It is generally known to detachably mount an oil pan on the bottom of the crankcase of an internal combustion engine in order to collect the lubricating oil that flows down from the various lubricated locations within the engine. It is necessary to provide a fluid-tight seal between the oil pan and the bottom of the crankcase, which is typically achieved using a rubber-elastic seal ring or gasket. This seal ring or gasket may be arranged to be received in grooves running along the rim of the oil pan, and to be pressed and seated against a sealing surface provided along a bottom rim of the crankcase. Such a seal arrangement is known, for example as described in German Patent 3,815,511 (Pickard et al.).
Furthermore, engine and oil pan configurations are known in which a top rim of the oil pan is sealed against the bottom of the crankcase, while an open end face of the oil pan is closed or sealed by the housing of an equipment mount or other engine component, which is sealed against the end face rim of the oil pan. Since the top sealing rim of the oil pan is substantially horizontal, while the end face sealing rim of the oil pan is substantially vertical, the two rims on the respective wall of the oil pan form a corner that must be sealed at the location where the top sealing rim and end face sealing rim meet each other. To provide the necessary seal along the top rim facing the crankcase and along the end face rim, which extends substantially orthogonally to the top rim, a seal member is arranged in grooves, to run along the entire perimeter path of the oil pan rim.
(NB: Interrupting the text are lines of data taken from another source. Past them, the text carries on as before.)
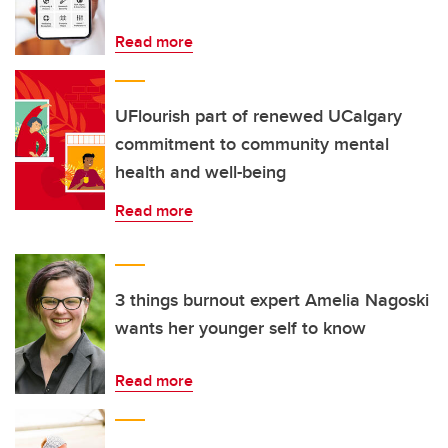
Read more
UFlourish part of renewed UCalgary
commitment to community mental
health and well-being
Read more
3 things burnout expert Amelia Nagoski
wants her younger self to know
Read more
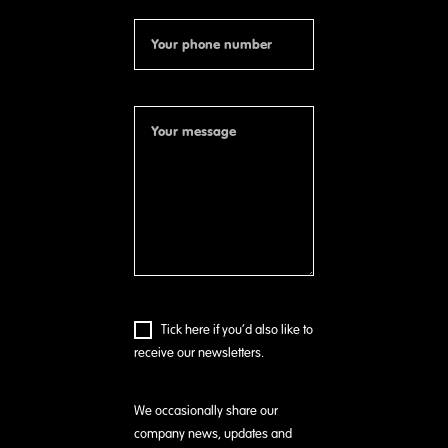
Tick here if you’d also like to
receive our newsletters.
We occasionally share our
company news, updates and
However, it is difficult to provide an effective seal directly at the corner in the known arrangement. An edge extending perpendicularly to the extension direction of the seal member is formed along the intersection of the two rim surfaces that meet each other substantially at a right angle as described above. The seal member, which lies in one plane as it runs over or around this intersection edge, cannot achieve a reliable seal, because it cannot be uniformly and tightly pressed by and against the corresponding sealing surfaces of the components in this area due to the bending or turning of the seal. Namely, if the seal member turns around the corner in the groove in one plane, then there is no counter-surface for the seal member to be pressed against immediately at the corner, and the seal in this corner region will be subjected to pressing forces along its lengthwise extension direction (i.e. the direction of the groove). Since the seal is not properly pressed against a counter-surface, and instead is pressed or pushed along the groove, a proper seal compression cannot be achieved and the resulting seal will tend to leak directly at the corner.